When a new task starts, find the most relevant memories using Turso’s vector_distance_cos() function:
SELECT id, content, category, created_at, retrieval_count,
       vector_distance_cos(embedding, vector8(?)) AS distance
FROM memories
WHERE embedding IS NOT NULL
ORDER BY distance ASC
LIMIT ?;
vector_distance_cos() returns cosine distance (0 = identical, 2 = opposite). Lower is better.

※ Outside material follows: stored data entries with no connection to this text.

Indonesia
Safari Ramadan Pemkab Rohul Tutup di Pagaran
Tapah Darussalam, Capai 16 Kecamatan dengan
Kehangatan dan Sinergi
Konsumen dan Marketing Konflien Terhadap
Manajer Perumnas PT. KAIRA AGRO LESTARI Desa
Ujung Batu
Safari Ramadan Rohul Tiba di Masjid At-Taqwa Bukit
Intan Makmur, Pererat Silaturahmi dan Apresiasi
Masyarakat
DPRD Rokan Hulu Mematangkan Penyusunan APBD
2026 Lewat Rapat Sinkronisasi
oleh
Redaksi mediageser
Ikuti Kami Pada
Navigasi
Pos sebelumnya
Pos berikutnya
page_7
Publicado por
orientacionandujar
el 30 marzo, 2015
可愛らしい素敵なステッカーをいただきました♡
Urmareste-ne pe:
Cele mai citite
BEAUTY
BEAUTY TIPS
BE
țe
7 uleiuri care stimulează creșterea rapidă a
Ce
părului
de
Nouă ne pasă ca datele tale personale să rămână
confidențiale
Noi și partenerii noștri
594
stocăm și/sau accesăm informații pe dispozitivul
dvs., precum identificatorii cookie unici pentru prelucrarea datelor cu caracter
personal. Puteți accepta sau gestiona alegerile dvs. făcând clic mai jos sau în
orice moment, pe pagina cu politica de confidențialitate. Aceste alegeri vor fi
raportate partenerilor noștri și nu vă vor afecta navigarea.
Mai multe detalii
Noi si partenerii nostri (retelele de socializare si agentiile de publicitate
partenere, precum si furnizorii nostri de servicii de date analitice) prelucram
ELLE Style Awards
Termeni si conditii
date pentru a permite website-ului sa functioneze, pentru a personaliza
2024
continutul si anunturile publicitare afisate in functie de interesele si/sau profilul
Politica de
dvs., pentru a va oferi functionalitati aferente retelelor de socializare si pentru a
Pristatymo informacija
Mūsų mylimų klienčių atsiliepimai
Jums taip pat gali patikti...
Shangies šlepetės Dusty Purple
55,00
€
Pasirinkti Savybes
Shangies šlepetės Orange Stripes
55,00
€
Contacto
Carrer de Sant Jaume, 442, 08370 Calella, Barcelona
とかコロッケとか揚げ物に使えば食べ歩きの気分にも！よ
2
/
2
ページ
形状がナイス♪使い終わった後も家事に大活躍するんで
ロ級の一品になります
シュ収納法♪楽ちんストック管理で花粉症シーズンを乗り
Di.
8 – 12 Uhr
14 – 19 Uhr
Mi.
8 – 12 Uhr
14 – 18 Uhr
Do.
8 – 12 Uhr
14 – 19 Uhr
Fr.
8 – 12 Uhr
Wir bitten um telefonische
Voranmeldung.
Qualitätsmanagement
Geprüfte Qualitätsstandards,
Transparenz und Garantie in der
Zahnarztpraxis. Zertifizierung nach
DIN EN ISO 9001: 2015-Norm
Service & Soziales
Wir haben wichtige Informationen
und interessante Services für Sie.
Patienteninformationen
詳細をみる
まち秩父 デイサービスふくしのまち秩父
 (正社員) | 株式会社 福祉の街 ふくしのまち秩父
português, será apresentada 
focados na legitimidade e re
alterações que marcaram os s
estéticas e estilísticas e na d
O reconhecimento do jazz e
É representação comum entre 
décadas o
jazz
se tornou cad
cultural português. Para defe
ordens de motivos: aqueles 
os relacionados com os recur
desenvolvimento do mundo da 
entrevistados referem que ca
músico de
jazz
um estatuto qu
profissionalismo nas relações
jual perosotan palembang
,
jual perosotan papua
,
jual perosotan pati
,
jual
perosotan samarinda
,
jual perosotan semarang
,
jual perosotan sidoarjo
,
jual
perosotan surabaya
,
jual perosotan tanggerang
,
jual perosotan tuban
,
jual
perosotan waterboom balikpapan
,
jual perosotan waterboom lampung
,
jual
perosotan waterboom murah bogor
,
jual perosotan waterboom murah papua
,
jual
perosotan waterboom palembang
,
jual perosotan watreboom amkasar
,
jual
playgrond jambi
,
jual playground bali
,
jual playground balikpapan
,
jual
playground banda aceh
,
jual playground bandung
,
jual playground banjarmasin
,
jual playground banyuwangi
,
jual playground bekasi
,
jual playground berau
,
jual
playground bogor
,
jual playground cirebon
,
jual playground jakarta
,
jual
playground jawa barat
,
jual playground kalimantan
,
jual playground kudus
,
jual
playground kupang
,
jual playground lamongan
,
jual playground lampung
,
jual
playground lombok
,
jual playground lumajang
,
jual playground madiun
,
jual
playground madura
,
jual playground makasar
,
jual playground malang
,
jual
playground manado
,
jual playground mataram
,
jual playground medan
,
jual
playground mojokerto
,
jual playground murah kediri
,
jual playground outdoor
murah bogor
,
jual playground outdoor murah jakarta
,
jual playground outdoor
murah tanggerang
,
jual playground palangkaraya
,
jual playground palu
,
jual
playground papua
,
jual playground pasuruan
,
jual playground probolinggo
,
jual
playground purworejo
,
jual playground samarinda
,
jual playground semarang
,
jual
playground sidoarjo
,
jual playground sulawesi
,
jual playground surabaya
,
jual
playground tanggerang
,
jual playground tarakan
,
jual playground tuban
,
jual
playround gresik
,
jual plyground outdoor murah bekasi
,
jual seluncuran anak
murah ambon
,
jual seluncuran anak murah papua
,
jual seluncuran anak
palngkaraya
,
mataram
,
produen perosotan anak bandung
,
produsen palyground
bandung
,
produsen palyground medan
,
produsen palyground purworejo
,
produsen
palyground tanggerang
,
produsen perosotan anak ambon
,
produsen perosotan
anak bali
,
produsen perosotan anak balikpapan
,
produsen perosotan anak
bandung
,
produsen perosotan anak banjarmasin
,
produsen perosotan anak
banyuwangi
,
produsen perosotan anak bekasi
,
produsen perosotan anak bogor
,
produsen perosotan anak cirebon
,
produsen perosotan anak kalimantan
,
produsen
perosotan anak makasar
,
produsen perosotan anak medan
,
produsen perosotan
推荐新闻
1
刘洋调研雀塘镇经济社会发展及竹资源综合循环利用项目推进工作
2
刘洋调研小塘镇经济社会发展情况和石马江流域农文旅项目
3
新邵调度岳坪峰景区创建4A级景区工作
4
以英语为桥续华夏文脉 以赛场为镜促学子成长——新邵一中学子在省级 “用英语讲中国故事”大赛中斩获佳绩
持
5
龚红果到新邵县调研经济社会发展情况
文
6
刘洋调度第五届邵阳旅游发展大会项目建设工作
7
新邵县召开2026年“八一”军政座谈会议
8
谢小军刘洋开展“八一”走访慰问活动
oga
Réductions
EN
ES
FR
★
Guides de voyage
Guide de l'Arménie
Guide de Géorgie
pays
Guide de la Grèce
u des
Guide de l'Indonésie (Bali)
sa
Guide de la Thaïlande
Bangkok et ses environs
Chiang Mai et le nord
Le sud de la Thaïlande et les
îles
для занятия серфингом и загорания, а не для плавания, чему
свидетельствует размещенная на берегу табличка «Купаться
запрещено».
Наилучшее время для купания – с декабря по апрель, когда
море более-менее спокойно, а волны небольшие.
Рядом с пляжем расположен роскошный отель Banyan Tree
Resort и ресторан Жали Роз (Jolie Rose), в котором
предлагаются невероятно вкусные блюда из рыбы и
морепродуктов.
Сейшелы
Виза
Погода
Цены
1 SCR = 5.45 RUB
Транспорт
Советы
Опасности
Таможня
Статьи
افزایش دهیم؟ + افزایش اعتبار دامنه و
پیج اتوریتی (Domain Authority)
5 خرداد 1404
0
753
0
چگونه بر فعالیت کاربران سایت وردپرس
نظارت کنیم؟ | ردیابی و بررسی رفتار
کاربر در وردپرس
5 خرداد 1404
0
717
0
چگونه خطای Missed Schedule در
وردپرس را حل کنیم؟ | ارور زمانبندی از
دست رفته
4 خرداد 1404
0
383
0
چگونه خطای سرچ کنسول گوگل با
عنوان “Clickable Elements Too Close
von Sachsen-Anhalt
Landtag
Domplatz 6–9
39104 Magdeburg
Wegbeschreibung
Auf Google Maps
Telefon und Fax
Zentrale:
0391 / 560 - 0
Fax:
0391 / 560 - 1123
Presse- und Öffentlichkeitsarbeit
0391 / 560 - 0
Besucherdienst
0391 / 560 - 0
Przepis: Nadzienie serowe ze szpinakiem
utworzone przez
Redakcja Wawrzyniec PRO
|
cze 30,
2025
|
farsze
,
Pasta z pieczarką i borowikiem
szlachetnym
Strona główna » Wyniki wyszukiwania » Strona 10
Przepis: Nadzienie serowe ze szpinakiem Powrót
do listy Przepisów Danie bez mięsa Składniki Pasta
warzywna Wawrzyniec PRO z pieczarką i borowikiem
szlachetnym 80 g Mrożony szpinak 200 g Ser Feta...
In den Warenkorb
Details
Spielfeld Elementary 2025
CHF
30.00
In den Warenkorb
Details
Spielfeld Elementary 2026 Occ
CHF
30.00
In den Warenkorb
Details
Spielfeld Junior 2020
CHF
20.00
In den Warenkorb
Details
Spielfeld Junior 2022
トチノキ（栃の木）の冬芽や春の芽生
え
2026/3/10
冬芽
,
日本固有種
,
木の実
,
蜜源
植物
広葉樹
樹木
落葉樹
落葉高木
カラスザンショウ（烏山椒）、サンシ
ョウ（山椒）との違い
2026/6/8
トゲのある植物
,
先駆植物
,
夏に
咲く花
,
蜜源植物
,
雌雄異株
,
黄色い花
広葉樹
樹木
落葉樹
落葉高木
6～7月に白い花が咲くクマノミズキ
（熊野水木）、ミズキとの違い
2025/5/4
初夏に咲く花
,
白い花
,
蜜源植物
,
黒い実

To convert to similarity: 1.0 - distance.
After retrieval, update the memory’s metadata:
UPDATE memories SET last_retrieved = ?, retrieval_count = retrieval_count + 1
WHERE id = ?;

Correcting wrong memories

When a memory turns out to be wrong, delete it and store a corrected version:
DELETE FROM memories WHERE id = ?;

INSERT INTO memories (id, content, embedding, category, created_at)
VALUES (?, ?, vector8(?), 'correction', ?);

Task tracking

Record tasks to understand what the agent has been working on:
-- Start a task
INSERT INTO tasks (id, description, embedding, started_at)
VALUES (?, ?, vector8(?), ?);

-- Complete a task
UPDATE tasks SET finished_at = ? WHERE id = ?;

Purging old memories

Remove memories that have been around a long time but are never retrieved:
DELETE FROM memories
WHERE retrieval_count = 0 AND created_at < ?;

Key design points

  • Vector search uses Turso’s vector8() and vector_distance_cos() for cosine similarity directly in SQL. Int8 quantization reduces storage by 75% compared to float32 with minimal impact on search quality.
  • For small per-project datasets, a full table scan with ORDER BY distance LIMIT k is fast enough without a vector index.
  • Everything runs in a single embedded database file with no external services.

Going further

The schema above is deliberately minimal. In practice you will want to experiment with strategies for keeping the memory store useful as it grows. Some ideas:
  • Weighted memories — add a weight REAL column and boost or penalize memories based on whether the agent found them useful after retrieval. Use an exponential moving average to update weights over time.
  • Time decay — multiply a recency factor into the retrieval ranking so that stale memories rank lower. For example: (1.0 - distance) * POWER(0.95, days_since_last_retrieved).
  • Garbage collection — periodically remove memories with low weight and high retrieval count (retrieved often, never useful), or memories that have never been retrieved after a threshold period.
  • Task scoring — track outcome metrics (tokens used, errors, corrections) per task and use them to compute a credit signal for the memories that were retrieved during that task.
  • Retrieval attribution — add a join table (memory_id, task_id, similarity, credit) to record exactly which memories were used in each task and how they were rated.
There is no single best approach — the right strategy depends on your agent’s workload, how often memories are created, and how aggressively you want to prune. Start simple and iterate.

Example

memelord is an MCP server and hooks system that implements this pattern with reinforcement learning and weight decay as a persistent memory layer for AI coding agents.